## [Task input]

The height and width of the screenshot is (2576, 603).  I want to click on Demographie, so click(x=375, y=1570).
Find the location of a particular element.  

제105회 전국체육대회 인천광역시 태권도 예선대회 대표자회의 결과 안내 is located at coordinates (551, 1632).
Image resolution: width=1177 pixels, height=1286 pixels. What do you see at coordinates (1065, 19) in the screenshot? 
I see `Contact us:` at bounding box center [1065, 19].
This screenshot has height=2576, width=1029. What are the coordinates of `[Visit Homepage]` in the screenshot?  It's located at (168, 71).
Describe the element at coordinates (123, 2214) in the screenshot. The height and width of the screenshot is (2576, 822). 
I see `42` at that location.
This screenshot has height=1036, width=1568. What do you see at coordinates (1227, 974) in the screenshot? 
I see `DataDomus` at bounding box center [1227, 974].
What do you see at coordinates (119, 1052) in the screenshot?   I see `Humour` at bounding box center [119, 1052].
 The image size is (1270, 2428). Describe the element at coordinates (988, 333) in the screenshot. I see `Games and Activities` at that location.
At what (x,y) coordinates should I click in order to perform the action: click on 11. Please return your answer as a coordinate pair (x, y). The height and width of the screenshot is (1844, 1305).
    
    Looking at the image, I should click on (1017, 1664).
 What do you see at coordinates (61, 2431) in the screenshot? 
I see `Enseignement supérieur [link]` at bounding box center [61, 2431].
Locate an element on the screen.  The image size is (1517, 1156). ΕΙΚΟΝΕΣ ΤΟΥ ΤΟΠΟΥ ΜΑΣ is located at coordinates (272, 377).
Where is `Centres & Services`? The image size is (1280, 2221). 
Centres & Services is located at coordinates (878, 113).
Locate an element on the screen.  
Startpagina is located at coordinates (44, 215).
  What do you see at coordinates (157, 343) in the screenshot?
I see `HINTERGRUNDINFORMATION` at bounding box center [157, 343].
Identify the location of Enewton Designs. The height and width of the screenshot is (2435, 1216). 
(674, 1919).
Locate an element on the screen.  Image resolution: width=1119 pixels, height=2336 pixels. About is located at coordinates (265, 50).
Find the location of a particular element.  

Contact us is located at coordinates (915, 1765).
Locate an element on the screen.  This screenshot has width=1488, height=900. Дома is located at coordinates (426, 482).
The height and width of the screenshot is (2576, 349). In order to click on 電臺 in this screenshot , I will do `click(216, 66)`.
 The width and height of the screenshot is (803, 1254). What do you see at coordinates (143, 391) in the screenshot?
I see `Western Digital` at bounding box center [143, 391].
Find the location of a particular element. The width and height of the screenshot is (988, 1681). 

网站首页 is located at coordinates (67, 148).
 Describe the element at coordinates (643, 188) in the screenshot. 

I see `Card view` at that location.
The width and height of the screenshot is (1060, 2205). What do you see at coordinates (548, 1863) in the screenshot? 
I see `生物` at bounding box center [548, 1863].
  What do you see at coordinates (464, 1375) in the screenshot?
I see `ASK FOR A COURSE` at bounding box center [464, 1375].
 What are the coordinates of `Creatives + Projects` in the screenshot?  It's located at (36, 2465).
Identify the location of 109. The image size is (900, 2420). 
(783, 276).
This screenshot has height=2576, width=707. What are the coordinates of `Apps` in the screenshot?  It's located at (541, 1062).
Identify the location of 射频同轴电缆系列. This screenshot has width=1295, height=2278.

## [Work item]
Could you transcribe all of the data exactly as it is given?

## [Response to the task]
The height and width of the screenshot is (2576, 603).  I want to click on Demographie, so click(x=375, y=1570).
Find the location of a particular element.  

제105회 전국체육대회 인천광역시 태권도 예선대회 대표자회의 결과 안내 is located at coordinates (551, 1632).
Image resolution: width=1177 pixels, height=1286 pixels. What do you see at coordinates (1065, 19) in the screenshot? 
I see `Contact us:` at bounding box center [1065, 19].
This screenshot has height=2576, width=1029. What are the coordinates of `[Visit Homepage]` in the screenshot?  It's located at (168, 71).
Describe the element at coordinates (123, 2214) in the screenshot. The height and width of the screenshot is (2576, 822). 
I see `42` at that location.
This screenshot has height=1036, width=1568. What do you see at coordinates (1227, 974) in the screenshot? 
I see `DataDomus` at bounding box center [1227, 974].
What do you see at coordinates (119, 1052) in the screenshot?   I see `Humour` at bounding box center [119, 1052].
 The image size is (1270, 2428). Describe the element at coordinates (988, 333) in the screenshot. I see `Games and Activities` at that location.
At what (x,y) coordinates should I click in order to perform the action: click on 11. Please return your answer as a coordinate pair (x, y). The height and width of the screenshot is (1844, 1305).
    
    Looking at the image, I should click on (1017, 1664).
 What do you see at coordinates (61, 2431) in the screenshot? 
I see `Enseignement supérieur [link]` at bounding box center [61, 2431].
Locate an element on the screen.  The image size is (1517, 1156). ΕΙΚΟΝΕΣ ΤΟΥ ΤΟΠΟΥ ΜΑΣ is located at coordinates (272, 377).
Where is `Centres & Services`? The image size is (1280, 2221). 
Centres & Services is located at coordinates (878, 113).
Locate an element on the screen.  
Startpagina is located at coordinates (44, 215).
  What do you see at coordinates (157, 343) in the screenshot?
I see `HINTERGRUNDINFORMATION` at bounding box center [157, 343].
Identify the location of Enewton Designs. The height and width of the screenshot is (2435, 1216). 
(674, 1919).
Locate an element on the screen.  Image resolution: width=1119 pixels, height=2336 pixels. About is located at coordinates (265, 50).
Find the location of a particular element.  

Contact us is located at coordinates (915, 1765).
Locate an element on the screen.  This screenshot has width=1488, height=900. Дома is located at coordinates (426, 482).
The height and width of the screenshot is (2576, 349). In order to click on 電臺 in this screenshot , I will do `click(216, 66)`.
 The width and height of the screenshot is (803, 1254). What do you see at coordinates (143, 391) in the screenshot?
I see `Western Digital` at bounding box center [143, 391].
Find the location of a particular element. The width and height of the screenshot is (988, 1681). 

网站首页 is located at coordinates (67, 148).
 Describe the element at coordinates (643, 188) in the screenshot. 

I see `Card view` at that location.
The width and height of the screenshot is (1060, 2205). What do you see at coordinates (548, 1863) in the screenshot? 
I see `生物` at bounding box center [548, 1863].
  What do you see at coordinates (464, 1375) in the screenshot?
I see `ASK FOR A COURSE` at bounding box center [464, 1375].
 What are the coordinates of `Creatives + Projects` in the screenshot?  It's located at (36, 2465).
Identify the location of 109. The image size is (900, 2420). 
(783, 276).
This screenshot has height=2576, width=707. What are the coordinates of `Apps` in the screenshot?  It's located at (541, 1062).
Identify the location of 射频同轴电缆系列. This screenshot has width=1295, height=2278.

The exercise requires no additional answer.